Chatbot Tracker: Set And Forget

Would a chatbot by any other name still be as helpful?

LinkedIn’s nearly 470 million users will soon find out (if they haven’t already). The professional social network is in the process of unrolling the redesign of its desktop site, set to be made available globally over the next few weeks.

The push comes as part of acquirer Microsoft’s initiative to get more of its members to use the site as a source for media consumption — both external and native, LinkedIn-generated and -curated content, said TechCrunch. The new website design reportedly comes with a streamlined, app-like user interface as well as updated search features, and enhancements to the website’s private messaging and public feed functions.

But the biggest change (for our purposes) is that LinkedIn will be adding a chatbot functionality. Sort of.

LinkedIn isn’t calling it a chatbot — and it doesn’t seem to have a snappy personalized name as of yet. For now, it’s a feature within LinkedIn’s larger online messaging service upgrade.

Its functionality is reportedly a bit more limited than some of the chattier chatbots out there — but it’s a start. The new feature works to enable on-site conversations between professionals, suggesting icebreakers or even whom to contact to get started and help schedule meetings by comparing users’ calendars.

Whether this is a vamped up “Clippy” for the business social network crowd or the start of some something greater in the chatbot space for LinkedIn is yet to be seen.

But since its addition comes as part of a greater push to increase user engagement, it seems more likely that the social network’s “chatbot” will fall into the latter camp as chatbots continue to be one of the hottest website additions into 2017. More will be known as LinkedIn’s rollout throughout the year.

Elsewhere in the ecosystem, chatbots continue to attempt to fill every available niche, nook and cranny (or whatever the digital equivalent of those are) where there’s space and a growing need for increasing user engagement.

For starters, one of Singapore’s oldest legacy banks, POSB Bank, recently broke into the chatbot game with the launch of its POSB digibank Virtual Assistant — dVA for short. The dVA is reportedly powered by the conversational artificial intelligence platform created by a New York–based FinTech startup Kasisto.

POSB’s chatbot — which can answer user questions relating to account information, balance inquiries, bill payments and fund transfer requests — is currently live on Facebook Messenger, with upcoming releases planned, said Banking Tech, for WhatsApp and WeChat. The dVA bot comes with learning capabilities, so as it’s used, it will grow the number of requests it is able to process.
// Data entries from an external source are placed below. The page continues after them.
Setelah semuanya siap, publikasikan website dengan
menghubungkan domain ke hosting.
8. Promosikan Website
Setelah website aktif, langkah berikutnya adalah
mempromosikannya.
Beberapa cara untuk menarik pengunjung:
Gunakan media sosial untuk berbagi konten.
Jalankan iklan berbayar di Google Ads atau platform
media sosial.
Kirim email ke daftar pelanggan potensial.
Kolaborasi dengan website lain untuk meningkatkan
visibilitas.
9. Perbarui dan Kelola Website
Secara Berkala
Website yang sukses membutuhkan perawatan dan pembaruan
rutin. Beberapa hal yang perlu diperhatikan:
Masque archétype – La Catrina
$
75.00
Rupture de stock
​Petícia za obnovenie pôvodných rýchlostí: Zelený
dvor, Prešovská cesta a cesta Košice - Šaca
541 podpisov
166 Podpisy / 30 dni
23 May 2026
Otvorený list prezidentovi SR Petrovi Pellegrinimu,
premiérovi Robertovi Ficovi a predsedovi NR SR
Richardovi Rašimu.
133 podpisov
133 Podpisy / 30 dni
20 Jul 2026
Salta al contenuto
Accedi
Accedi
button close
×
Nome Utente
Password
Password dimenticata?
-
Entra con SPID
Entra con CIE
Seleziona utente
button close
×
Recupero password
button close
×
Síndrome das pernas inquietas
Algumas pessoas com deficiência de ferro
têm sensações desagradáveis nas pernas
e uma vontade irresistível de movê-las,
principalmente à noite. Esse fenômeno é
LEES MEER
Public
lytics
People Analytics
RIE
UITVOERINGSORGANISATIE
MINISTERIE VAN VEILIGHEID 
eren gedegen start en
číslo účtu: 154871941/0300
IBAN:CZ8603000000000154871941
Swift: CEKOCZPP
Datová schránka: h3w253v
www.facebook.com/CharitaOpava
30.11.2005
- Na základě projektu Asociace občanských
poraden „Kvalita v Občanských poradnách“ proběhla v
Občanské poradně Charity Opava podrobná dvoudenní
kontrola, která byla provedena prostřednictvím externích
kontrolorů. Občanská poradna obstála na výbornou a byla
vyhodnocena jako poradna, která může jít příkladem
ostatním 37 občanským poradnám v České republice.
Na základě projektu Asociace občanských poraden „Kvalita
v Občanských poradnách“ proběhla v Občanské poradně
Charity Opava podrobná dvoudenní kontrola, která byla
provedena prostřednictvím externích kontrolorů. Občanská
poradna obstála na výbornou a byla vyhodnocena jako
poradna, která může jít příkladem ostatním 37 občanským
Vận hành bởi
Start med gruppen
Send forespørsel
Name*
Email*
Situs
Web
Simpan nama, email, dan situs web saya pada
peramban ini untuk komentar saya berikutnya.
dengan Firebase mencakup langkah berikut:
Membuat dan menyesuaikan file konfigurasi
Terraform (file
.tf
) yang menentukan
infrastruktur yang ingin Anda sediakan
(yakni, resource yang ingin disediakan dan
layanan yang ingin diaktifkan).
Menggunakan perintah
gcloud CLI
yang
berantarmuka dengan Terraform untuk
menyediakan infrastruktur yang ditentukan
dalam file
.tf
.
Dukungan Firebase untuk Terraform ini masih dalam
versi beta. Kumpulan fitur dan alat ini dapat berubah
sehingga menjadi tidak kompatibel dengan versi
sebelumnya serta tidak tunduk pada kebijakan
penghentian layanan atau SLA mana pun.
Likewise, Facebook Messenger added another bot to its cohort of well over 30,000 in the form of a chatbot for budget traveling enabler BoltFare, which allows users to find cheap flights by entering departure and destination airports and selecting general travel times — anytime, this summer, next year, etc.

BoltFare’s bot tracks fares and notifies users when cheap flights are found. The bot tracks one potential trip at a time for free users. To track more than one, users are prompted to upgrade to track prices on an unlimited number of destinations.

While the use of travel fare aggregates might reveal more immediate results, BoltFare allows for a more hands-off approach to travel planning — and actually provides a clear example of one of the main selling points for a bot-heavy future.

It’s not as if many chatbots provide services that are unique or otherwise unavailable. Users can use weather apps to read a forecast (sorry, Poncho) and banking apps to track balances. Chatbot functionality can appear redundant at times.

But the automation factor — particularly the “set it and forget it” aspect that bots like BoltFare provide — could prove to be the characteristic that draws more users in as chatbots proliferate. That and the messenger-native quality, of course.

While, in reality, this saves minutiae of time per session, reducing app-switching friction by any amount could add up to a better consumer experience in the long run. Especially if (or when) the collective chatbot ecosystem’s kinks are smoothed out.

Until that time, consumers engaging with chatbots still need to choose their words wisely lest they confuse the still-learning artificial intelligence behind the scenes.